What is Digg?80 Comments
- p3ngwin, on 08/08/2008, -8/+122just because it's a conference about security, doesn't mean a free-for-all to break laws and go ape-*****.
these are actually very skilled people that want to address security concerns and have some fun doing it. none of it illegal.
for people to think they can get invited and change the plan is to invite chaos and be counterproductive.
these people are breaking rules and manners laid out by the organizers and don't understand the movement. - Origin415, on 08/08/2008, -1/+107A bad place to use unencrypted connections...
- SillyRabbits, on 08/08/2008, -2/+63Doesn't really seem to be a tricky case to me. There were two networks at the conference, one that everybody was using and everybody was aware it was fair game to monitoring/hacking etc., and then there was a 2nd network that was exclusively used for the press that everybody was aware was supposed to be off limits to that sort of activity. Everybody was aware of the rules. What they did wasn't any sort of elegant hack - they just completely ignored the rules everybody was asked to follow. I think banning them for life was exactly the right response. I doubt you will see a repeat in future.
- tdlrali, on 08/08/2008, -22/+65This is a tricky case - it's a hacker conference, so the organizers should not be able to point fingers at anyone for hacking. At the same time, the reporters should've used their common sense to realize that sniffing on a network that is off-limits to sniffing probably isn't a good idea.
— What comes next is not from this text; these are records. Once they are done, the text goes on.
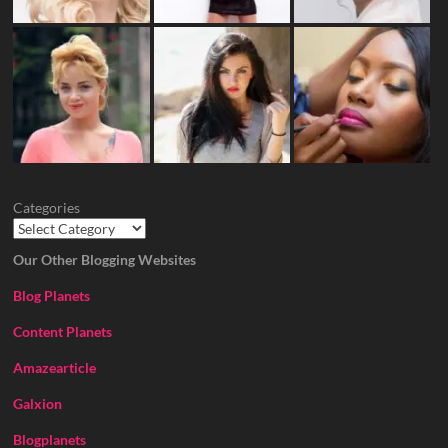
Categories
Our Other Blogging Websites
Blog Planets
Content Planets
Amazearticle
Galxion
Blogplanets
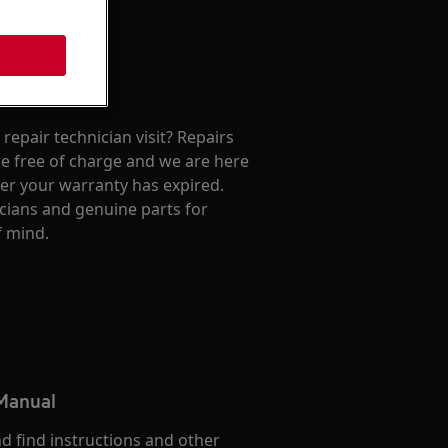
repair technician visit? Repairs
e free of charge and we are here
ter your warranty has expired.
cians and genuine parts for
f mind.
 Manual
d find instructions and other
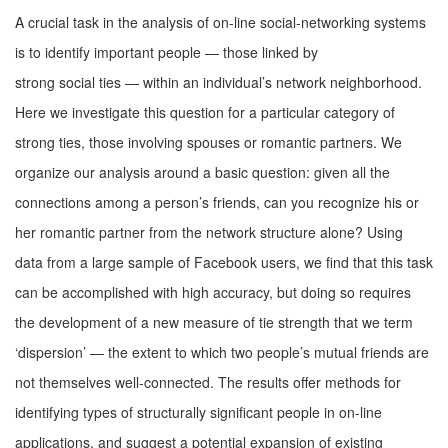
A crucial task in the analysis of on-line social-networking systems
is to identify important people — those linked by
strong social ties — within an individual’s network neighborhood.
Here we investigate this question for a particular category of
strong ties, those involving spouses or romantic partners. We
organize our analysis around a basic question: given all the
connections among a person’s friends, can you recognize his or
her romantic partner from the network structure alone? Using
data from a large sample of Facebook users, we ﬁnd that this task
can be accomplished with high accuracy, but doing so requires
the development of a new measure of tie strength that we term
‘dispersion’ — the extent to which two people’s mutual friends are
not themselves well-connected. The results offer methods for
identifying types of structurally signiﬁcant people in on-line
applications, and suggest a potential expansion of existing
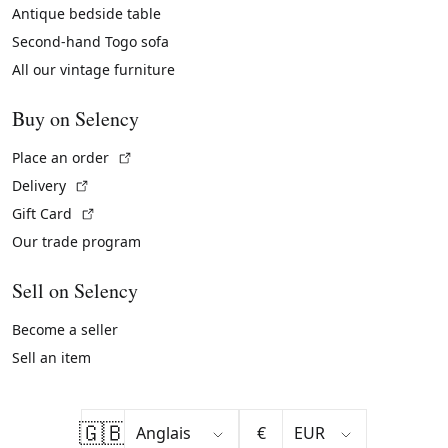
Antique bedside table
Second-hand Togo sofa
All our vintage furniture
Buy on Selency
(External link)
Place an order
(External link)
Delivery
(External link)
Gift Card
Our trade program
Sell on Selency
Become a seller
Sell an item
🇬🇧
€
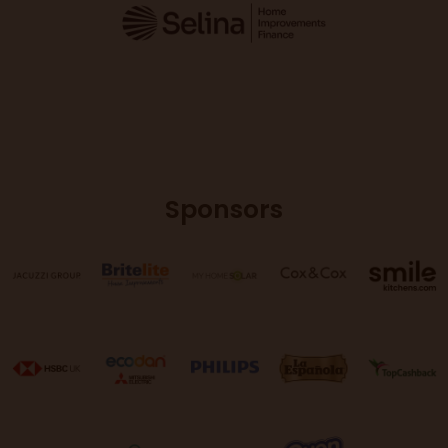
Sponsors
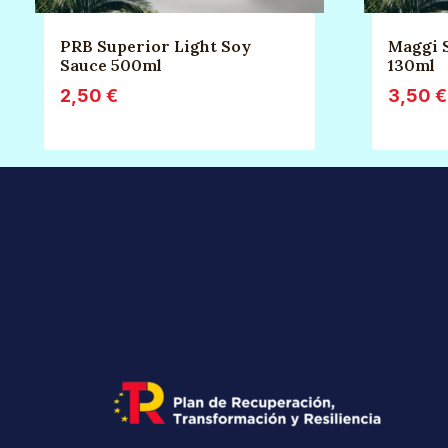
PRB Superior Light Soy
Maggi 
Sauce 500ml
130ml
2,50
€
3,50
€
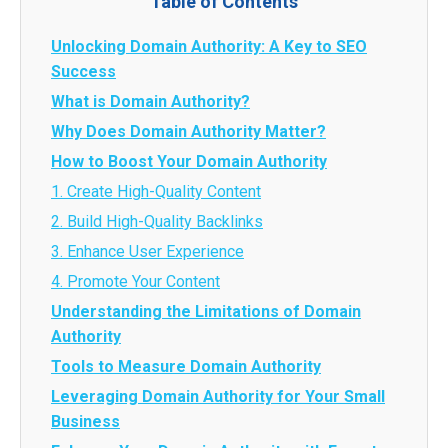
Table of Contents
Unlocking Domain Authority: A Key to SEO
Success
What is Domain Authority?
Why Does Domain Authority Matter?
How to Boost Your Domain Authority
1. Create High-Quality Content
2. Build High-Quality Backlinks
3. Enhance User Experience
4. Promote Your Content
Understanding the Limitations of Domain
Authority
Tools to Measure Domain Authority
Leveraging Domain Authority for Your Small
Business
The best resolution to this would've been to warn the reporters, inform them of the rule, and watch them closely from that point. If they are caught again, they deserve to be thrown out.
At any rate, this is bad publicity for the "hackers" - they're usually the ones whining about being treated unreasonably or not being tolerated, but now they're doing the same thing they are accusing others of. - xero69, on 08/08/2008, -2/+30These 3 can look forward to their identities being deleted or stolen thanks to making a spectacle of themselves.
- captmorgan555, on 08/08/2008, -1/+26Everyone knows the rules. Sounds like these guys were looking for easy targets.
- inactive, on 08/09/2008, -2/+27Just because you can doesn't mean you should.
- PeterNorton, on 08/08/2008, -0/+16There is a Kindergarden everywhere.
- rakous, on 08/09/2008, -0/+15With Great Power Comes Great Responsibility
- Skooma714, on 08/09/2008, -1/+16Doing any kind of network intrusion around people who specialise in it is not a good idea. They are probably way better than you at it.
- drakia, on 08/09/2008, -0/+13Alright, since it seems nobody read the ***** article, the three reporters were capturing packets on a SECURE network designated for safe use by the press. Not all press members are going to be tech savvy enough to use secure tunnels and all that *****, which is why they have their own network. The three reporters were being asshats, going against the rules they very well knew existed, since they had attended the conference previously to report on it.
- Taedirk, on 08/09/2008, -1/+12Did they /surrender/ to authorities?
- haikuFU, on 08/09/2008, -4/+14Exactly. What type of person goes to a hacking conference and doesn't use SSL or a VPN to get into their stuff? I sniff every network I join, and there is a ton of crap flying across it.
- f3l1x, on 08/09/2008, -15/+24This is retarded. Black hat is nothing like it was. There used to be a large screen at this place called the wall of shame that dynamically listed users stupid enough to use unencrypted channels on the networks there. And spot the fed is now is nothing today, its find a REAL hacker that's hard; no, impossible. Now they are a bunch of pussy hypocrites. This is why I don't go anymore, its not cool at all and its just a bunch of stuffy _masturbating monkeys_. aka one big ***** money-pit self-loving joke. Start calling this BS symposium "white hat con". (not that there is anything wrong with white hats, but don't call it black hat if your gonna puss out.)
Then again, if those reporters were 1337, they wouldn't have gotten nailed. So maybe they deserved it, just like Kevin. There's people out there way smarter and more accomplished, we just cant put a name on them because they are too good to get their asses caught. If you know a black hat's real name, (s)he's no good. (caveat: Hollywood) - asforme, on 08/09/2008, -0/+9According to the article, they still have the wall of shame, but they want press coverage so they made a special safe network for the press that was off limits.
These guys got caught because they brought the info so that it could be posted on the wall of shame, then they found out the press was off limits and were banned. - captmorgan555, on 08/08/2008, -4/+13You do not have the correct definition of hacking. Hackers are people who are interested in finding out how things work, make them work better and/or make stuff do things they were not created to do. Hackers call the people who do the illegal stuff crackers or script kiddies (among others).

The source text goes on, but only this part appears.